> _Your assignment_: Please find the lines in the entries below that contain the word "della", and copy each one.

[Extracted page text data]

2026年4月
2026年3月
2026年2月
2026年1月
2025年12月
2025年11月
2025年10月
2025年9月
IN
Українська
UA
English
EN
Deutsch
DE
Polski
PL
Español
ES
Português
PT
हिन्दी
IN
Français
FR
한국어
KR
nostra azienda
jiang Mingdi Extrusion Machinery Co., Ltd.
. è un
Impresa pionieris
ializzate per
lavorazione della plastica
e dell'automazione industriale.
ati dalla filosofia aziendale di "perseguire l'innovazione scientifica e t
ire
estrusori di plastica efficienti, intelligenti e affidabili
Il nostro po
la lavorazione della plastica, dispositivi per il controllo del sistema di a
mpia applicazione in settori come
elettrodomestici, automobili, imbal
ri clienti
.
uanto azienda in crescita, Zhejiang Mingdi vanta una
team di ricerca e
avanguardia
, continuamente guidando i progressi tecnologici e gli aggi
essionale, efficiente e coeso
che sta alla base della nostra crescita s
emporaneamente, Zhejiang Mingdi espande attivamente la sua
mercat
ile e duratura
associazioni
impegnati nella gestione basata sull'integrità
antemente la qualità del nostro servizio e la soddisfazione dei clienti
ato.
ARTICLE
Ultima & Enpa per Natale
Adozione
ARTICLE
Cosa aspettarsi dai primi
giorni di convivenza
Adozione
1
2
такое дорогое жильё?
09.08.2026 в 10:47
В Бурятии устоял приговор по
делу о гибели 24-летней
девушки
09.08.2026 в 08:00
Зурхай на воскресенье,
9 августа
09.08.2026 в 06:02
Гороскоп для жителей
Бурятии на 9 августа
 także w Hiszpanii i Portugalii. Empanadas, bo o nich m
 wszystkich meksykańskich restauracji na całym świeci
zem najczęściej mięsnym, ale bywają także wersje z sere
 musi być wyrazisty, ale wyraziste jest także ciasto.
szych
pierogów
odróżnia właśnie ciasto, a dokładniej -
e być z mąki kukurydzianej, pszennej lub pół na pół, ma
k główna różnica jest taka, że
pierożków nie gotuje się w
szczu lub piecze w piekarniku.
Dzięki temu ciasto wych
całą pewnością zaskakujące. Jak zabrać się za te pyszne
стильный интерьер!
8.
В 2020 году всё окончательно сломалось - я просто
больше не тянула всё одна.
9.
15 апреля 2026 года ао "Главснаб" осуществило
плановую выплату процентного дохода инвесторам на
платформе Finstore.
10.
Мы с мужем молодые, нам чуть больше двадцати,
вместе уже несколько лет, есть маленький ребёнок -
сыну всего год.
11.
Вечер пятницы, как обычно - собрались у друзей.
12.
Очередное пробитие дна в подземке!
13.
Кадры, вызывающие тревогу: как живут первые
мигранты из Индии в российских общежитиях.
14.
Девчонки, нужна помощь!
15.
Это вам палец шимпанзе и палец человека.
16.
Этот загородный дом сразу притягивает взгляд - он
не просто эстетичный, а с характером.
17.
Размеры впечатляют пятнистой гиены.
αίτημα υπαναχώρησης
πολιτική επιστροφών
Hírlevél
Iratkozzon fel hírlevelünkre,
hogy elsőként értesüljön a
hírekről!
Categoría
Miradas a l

--

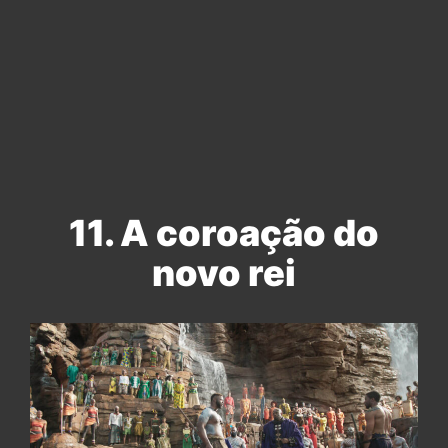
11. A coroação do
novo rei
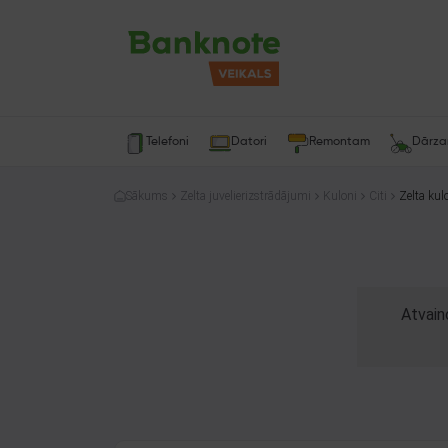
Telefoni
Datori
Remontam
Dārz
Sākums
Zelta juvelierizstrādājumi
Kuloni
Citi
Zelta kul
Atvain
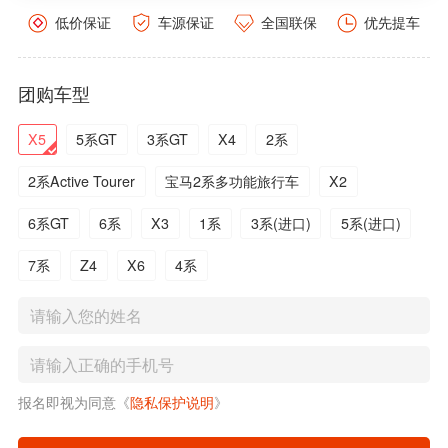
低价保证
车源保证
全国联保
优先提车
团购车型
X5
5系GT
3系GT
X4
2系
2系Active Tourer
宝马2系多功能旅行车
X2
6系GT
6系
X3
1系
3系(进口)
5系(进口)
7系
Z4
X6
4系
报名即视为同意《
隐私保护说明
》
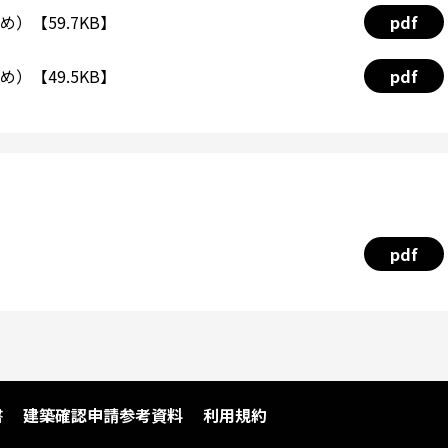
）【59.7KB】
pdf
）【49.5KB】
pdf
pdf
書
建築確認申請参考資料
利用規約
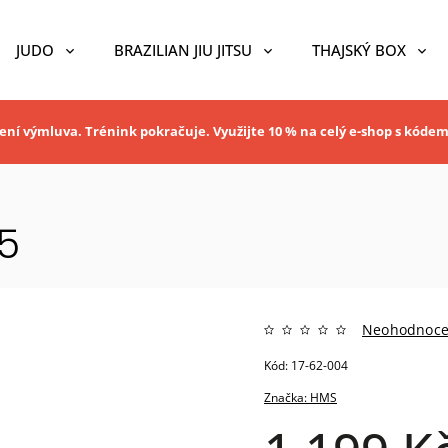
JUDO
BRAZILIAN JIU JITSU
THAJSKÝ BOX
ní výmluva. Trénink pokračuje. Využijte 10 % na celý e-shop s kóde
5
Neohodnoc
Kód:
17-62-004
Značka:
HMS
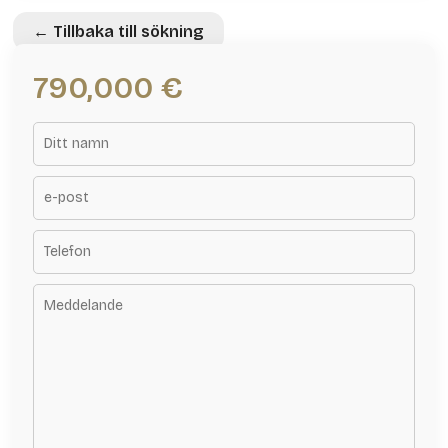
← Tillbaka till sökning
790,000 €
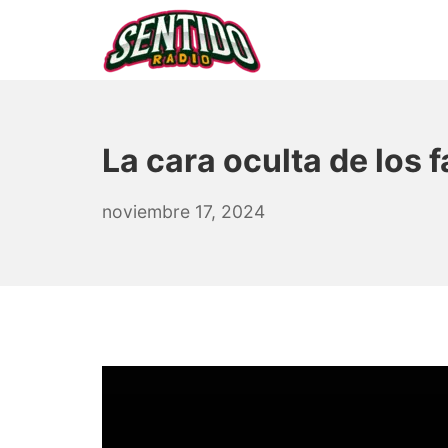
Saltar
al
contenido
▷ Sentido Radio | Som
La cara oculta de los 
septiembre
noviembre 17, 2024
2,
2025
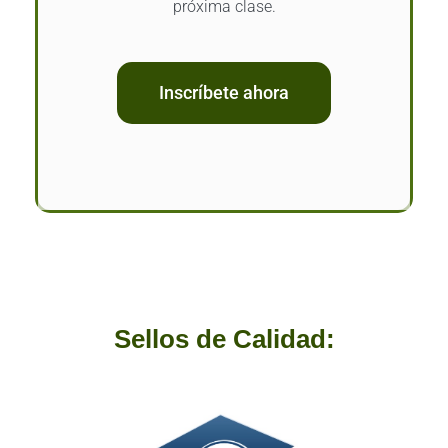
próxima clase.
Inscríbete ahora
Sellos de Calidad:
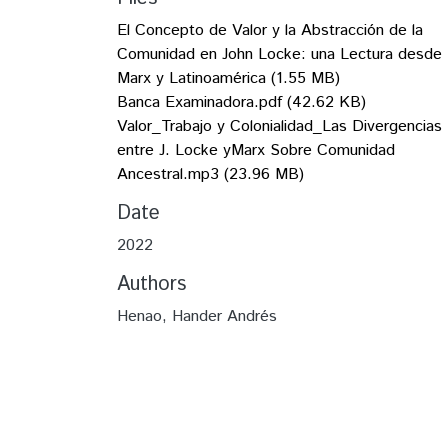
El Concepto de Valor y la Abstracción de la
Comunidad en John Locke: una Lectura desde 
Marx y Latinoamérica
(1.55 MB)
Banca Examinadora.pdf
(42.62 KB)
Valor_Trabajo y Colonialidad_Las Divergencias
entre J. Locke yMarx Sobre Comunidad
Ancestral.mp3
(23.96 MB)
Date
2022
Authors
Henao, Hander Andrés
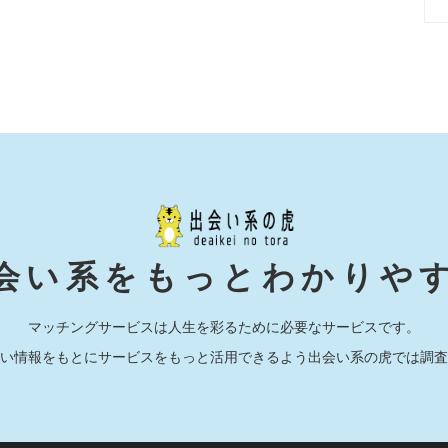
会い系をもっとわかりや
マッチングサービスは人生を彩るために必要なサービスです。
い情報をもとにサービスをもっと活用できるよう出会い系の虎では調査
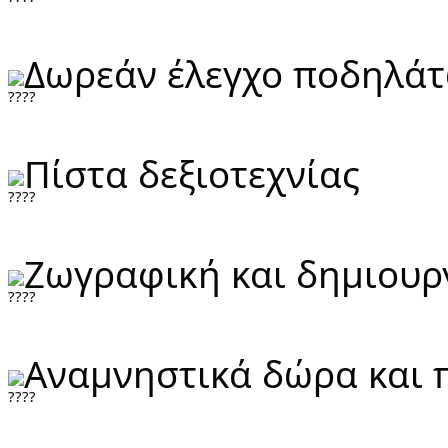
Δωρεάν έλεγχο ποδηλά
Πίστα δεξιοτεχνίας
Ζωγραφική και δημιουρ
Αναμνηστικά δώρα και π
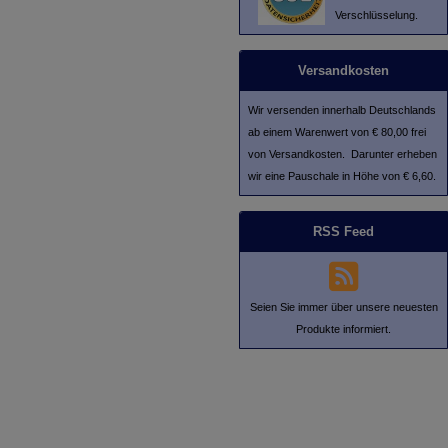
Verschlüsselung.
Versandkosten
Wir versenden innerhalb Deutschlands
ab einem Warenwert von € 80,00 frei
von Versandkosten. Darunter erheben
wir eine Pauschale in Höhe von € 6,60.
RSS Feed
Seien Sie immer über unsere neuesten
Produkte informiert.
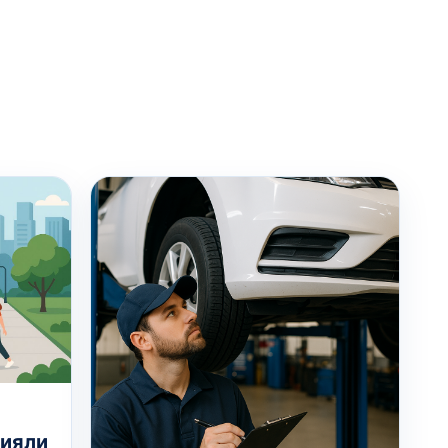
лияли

--

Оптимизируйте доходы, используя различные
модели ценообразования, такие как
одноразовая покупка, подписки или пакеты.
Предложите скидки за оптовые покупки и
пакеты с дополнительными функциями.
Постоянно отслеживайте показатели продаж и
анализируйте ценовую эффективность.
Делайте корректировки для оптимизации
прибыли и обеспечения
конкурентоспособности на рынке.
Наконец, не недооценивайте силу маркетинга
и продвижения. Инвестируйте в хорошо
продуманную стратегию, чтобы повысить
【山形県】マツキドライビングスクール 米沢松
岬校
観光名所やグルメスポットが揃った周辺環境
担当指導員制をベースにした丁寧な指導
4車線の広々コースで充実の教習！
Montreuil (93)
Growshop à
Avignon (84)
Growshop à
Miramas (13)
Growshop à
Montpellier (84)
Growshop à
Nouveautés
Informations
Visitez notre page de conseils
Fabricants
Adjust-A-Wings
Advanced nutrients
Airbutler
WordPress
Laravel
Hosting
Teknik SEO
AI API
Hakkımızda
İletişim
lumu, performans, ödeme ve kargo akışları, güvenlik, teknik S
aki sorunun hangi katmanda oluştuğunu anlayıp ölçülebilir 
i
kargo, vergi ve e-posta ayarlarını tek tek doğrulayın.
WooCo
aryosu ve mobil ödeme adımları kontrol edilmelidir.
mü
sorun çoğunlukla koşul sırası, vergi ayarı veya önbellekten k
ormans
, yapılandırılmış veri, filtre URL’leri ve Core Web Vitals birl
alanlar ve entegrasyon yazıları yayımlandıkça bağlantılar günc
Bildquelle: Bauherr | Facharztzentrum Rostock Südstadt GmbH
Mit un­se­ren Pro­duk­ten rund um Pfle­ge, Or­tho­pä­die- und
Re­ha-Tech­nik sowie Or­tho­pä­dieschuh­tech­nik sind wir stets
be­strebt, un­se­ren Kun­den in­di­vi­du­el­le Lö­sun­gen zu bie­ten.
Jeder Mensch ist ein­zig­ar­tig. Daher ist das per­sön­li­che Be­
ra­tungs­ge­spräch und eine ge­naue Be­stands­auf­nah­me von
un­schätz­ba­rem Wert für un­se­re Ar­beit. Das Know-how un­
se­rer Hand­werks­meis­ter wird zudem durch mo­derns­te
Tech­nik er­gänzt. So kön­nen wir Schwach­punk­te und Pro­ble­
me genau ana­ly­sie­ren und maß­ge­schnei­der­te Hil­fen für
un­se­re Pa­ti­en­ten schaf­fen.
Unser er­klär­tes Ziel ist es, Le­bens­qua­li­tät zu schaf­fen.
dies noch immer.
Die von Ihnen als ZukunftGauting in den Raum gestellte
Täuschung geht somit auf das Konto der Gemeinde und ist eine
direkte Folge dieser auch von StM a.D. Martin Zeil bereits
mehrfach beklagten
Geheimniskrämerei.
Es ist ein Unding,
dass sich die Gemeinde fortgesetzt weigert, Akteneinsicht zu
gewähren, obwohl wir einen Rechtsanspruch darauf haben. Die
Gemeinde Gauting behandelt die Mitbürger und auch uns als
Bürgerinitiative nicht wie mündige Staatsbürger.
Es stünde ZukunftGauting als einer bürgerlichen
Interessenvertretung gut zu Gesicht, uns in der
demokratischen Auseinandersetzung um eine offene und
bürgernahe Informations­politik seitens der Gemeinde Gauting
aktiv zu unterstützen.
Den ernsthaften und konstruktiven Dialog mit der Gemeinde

> _Worked solution_:
lavorazione della plastica
la lavorazione della plastica, dispositivi per il controllo del sistema di a
che sta alla base della nostra crescita s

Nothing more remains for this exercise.